Having established in the broadest terms the purpose and goals of this book in the Introduction, later chapters will discuss in detail the specific strategies the designer may employ to effectively use building information modeling (BIM) in the design of sustainable, skin-load dominated buildings. Beforehand, however, it is important to define BIM in greater depth, while considering its advantages and limitations (both perceived and real). We will also discuss BIM in the context of the design process, as well as consider its various other roles presented in later chapters. Finally, this chapter, like all others, will conclude with a relevant case study project.

For centuries, master builders and architects have relied on drawings as an inventive and analytical medium, and to convey instructions to building trades. Vitruvius mentions drafting in De Architectura: through geometry the architect’s “delineations of buildings on plane surfaces are greatly facilitated.” While little medieval construction documentation is extant, it is known that drawing was used to work out and illustrate the proportional system of cathedrals of the day. Models were apparently also not unknown: building models are depicted in medieval ecclesiastical art, and Brunelleschi had a 1/12th-scale model of the Florence Cathedral constructed prior to the construction of the actual building. The extensive technical expertise of historical craftsmen and tradesmen, combined with established and fairly static vernacular building practices, reduced the need for extensive construction documents. Generations of buildings were constructed with little more than a few drawings and a pattern book of carpentry and masonry details. By the eighteenth century, drafting with specialized steel nibs on prepared surfaces, more or less as it had come to be practiced in my lifetime, had come into being. Such technical documents consisted of precisely constructed drawings executed on vellum, at times watercolored for aesthetic and communicative effect. Examine a Beaux-Arts elevation and marvel both at the beauty of its rendering and the remarkable paucity, by modern standards, of separate details.

Over the last decade, building information modeling has gained currency among growing numbers of building professionals and stakeholders, emerging from arcane obscurity to inescapable buzzword. Developments in building design and analysis software in recent years, coupled with advances in desktop and portable computational power, have engendered effective virtual buildings, or building information models. Gradually, use of BIM is replacing traditional two-dimensional drawing as an architectural design and documentation methodology. Such an approach can increase design efficiencies, foster an integrated design workflow, speed construction documentation and reduce errors, improve building construction and scheduling, and optimize operational performance.

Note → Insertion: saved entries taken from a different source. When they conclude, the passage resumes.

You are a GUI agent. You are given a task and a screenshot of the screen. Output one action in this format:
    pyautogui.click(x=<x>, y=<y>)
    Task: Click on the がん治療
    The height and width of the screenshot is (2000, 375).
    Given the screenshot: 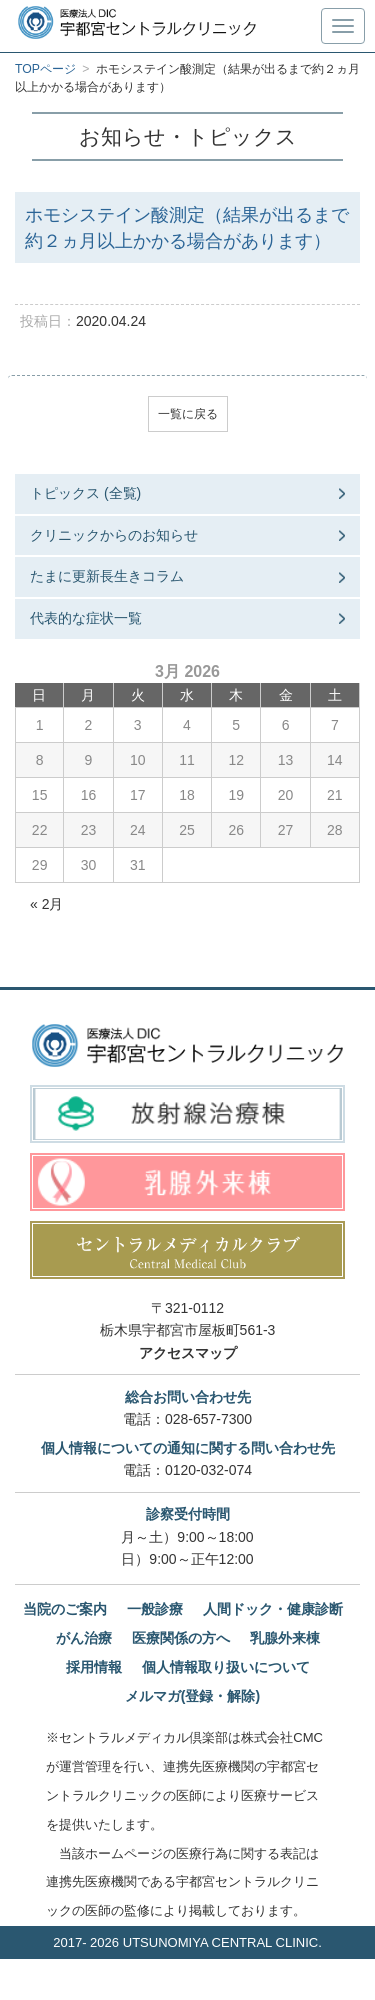 What is the action you would take?
    pyautogui.click(x=84, y=1638)
    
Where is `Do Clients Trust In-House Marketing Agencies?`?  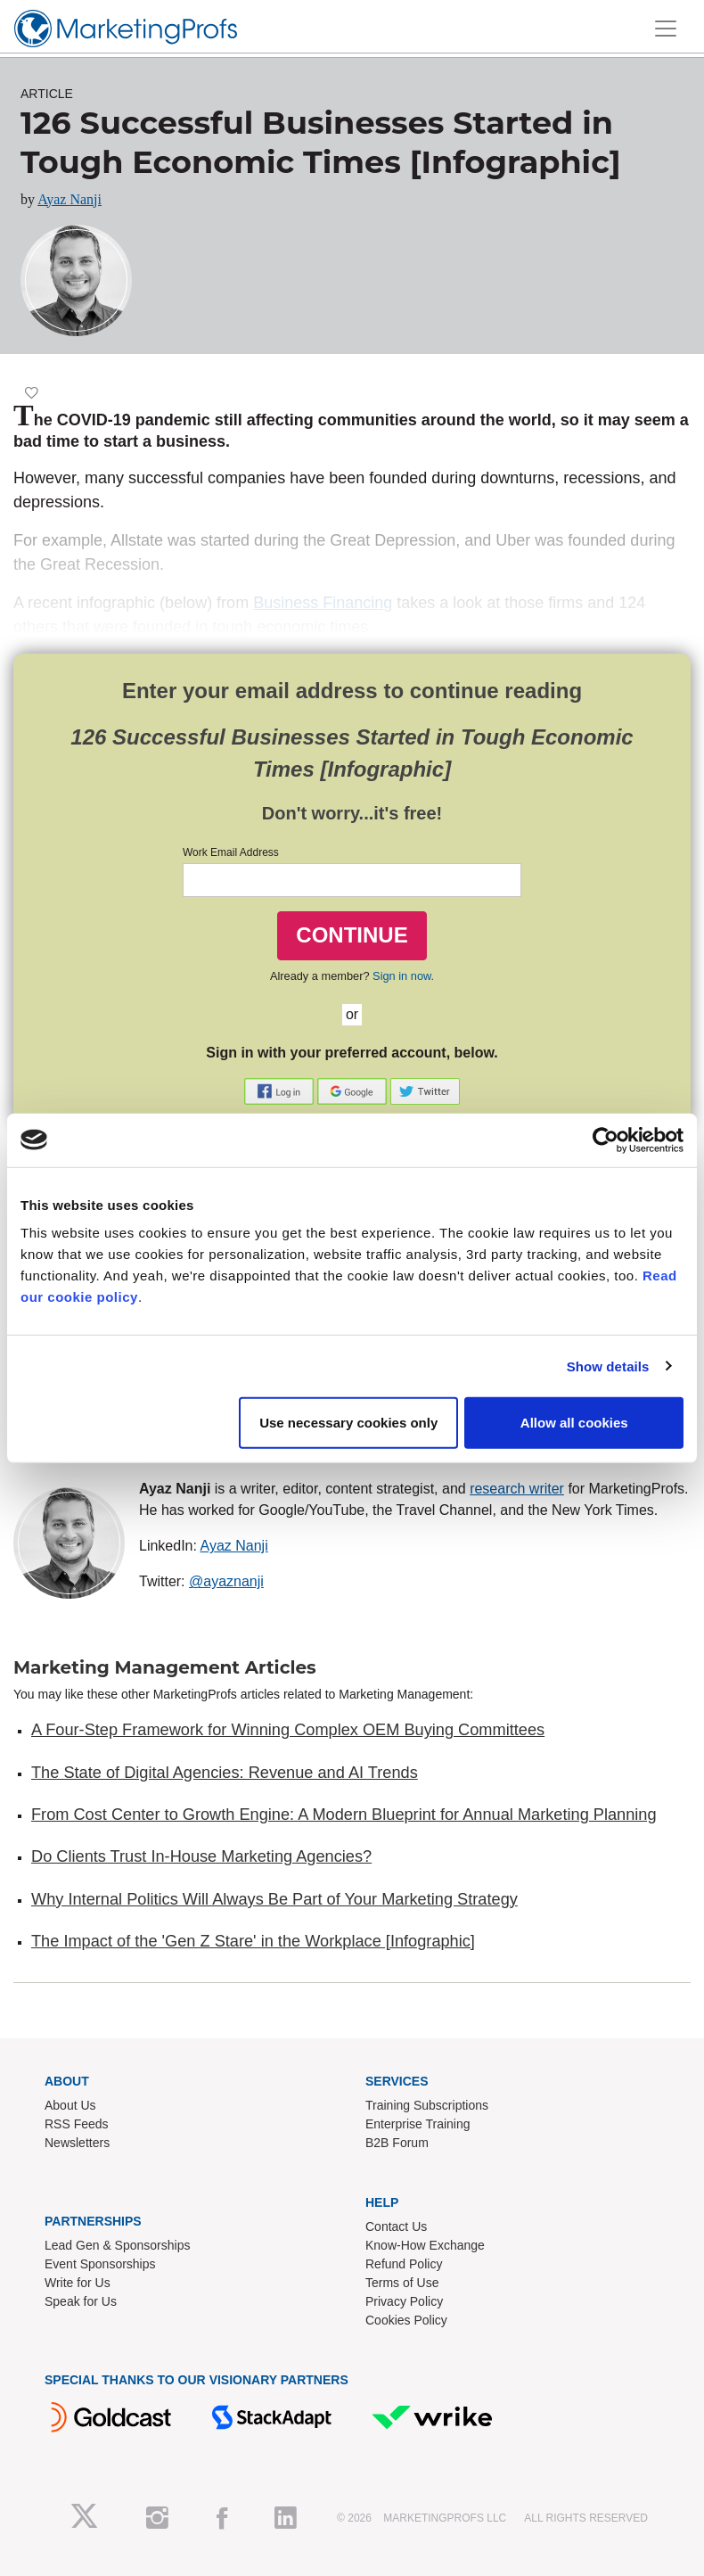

BIM has a broad appeal to a wide variety of building professions throughout the planning, design, bidding and procurement, fabrication, construction, and operation phases of buildings. For many large projects, sophisticated building owners drive the adoption of BIM, perceiving it as an opportunity to reap greater value from Instruments of Service. In such cases, the owner may be motivated by opportunities for faster design and documentation processes with the expectation of fewer errors, in addition to the benefits of coordinated, interoperable documentation for building operations.